Loss of reverence part of Church decline

Loss of reverence part of Church decline
Loss of reverence part of Church decline

Dear Editor,

I note in Fr Joe McDonald’s interview (IC 05/10/2017) that he doesn’t hazard a guess as to why he thinks time is running out on the Church in Ireland. There is, however, one interesting passage in the article with which I agree wholeheartedly: “Instead of asking (he says) how many people go to Mass in a certain place…maybe we should be doing more to ask why – even if the answers might be uncomfortable for individual priests.”

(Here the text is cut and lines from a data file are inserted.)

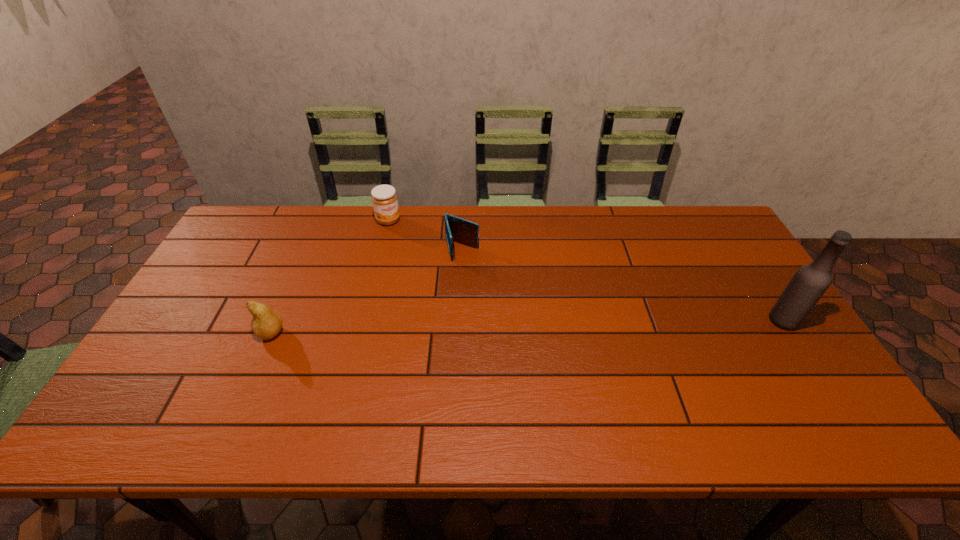 You are a GUI agent. You are given a task and a screenshot of the screen. Output one action in this format:
    pyautogui.click(x=<x>, y=<y>)
    Task: Click on the unoccupied position between the jam and the leftmost object
    
    Given the screenshot: What is the action you would take?
    pyautogui.click(x=330, y=276)

At what (x,y) coordinates should I click in order to perform the action: click on free point between the pear and the shortest object. Please return your answer as a coordinate pair (x, y). Looking at the image, I should click on (367, 291).

Find the location of a particular element. This screenshot has width=960, height=540. free space between the pear and the jam is located at coordinates (330, 276).

At what (x,y) coordinates should I click in order to perform the action: click on object that stands as the second closest to the second object from right to left. Please return your answer as a coordinate pair (x, y). Image resolution: width=960 pixels, height=540 pixels. Looking at the image, I should click on (x=266, y=323).

Identify which object is located as the second nearest to the pear. Please provide its 2D coordinates. Your answer should be formatted as a tuple, i.e. [(x, y)], where the tuple contains the x and y coordinates of a point satisfying the conditions above.

[(457, 229)]

You are a GUI agent. You are given a task and a screenshot of the screen. Output one action in this format:
    pyautogui.click(x=<x>, y=<y>)
    Task: Click on the blank space that satisfies the following two spatial constraints: 1. on the front side of the beer bottle; 2. on the label of the jam
    
    Given the screenshot: What is the action you would take?
    tap(364, 321)

Locate an element on the screen. Image resolution: width=960 pixels, height=540 pixels. free point that satisfies the following two spatial constraints: 1. on the front side of the rightmost object; 2. on the label of the third object from right to left is located at coordinates (364, 321).

Locate an element on the screen. vacant space that satisfies the following two spatial constraints: 1. on the back side of the pear; 2. on the label of the tallest object is located at coordinates (276, 321).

One possible reason, in my view, has to do with the way our church buildings are being used. I notice a tendency over the past number of years to turn our church buildings into entertainment venues where musical shows are put on so that they now risk becoming associated in people’s minds, not as houses of prayer and worship (as the Lord explicitly says), but as places where people expect to be entertained. One stand – out example of this is the use of a church in my town as a cinema to project a film that has no association whatsoever with prayer or worship.

Another possible reason is the manner in which the Eucharist is being celebrated. Very often it is rushed through as if on automatic pilot and when communion is being distributed it is done as if handing out sweets.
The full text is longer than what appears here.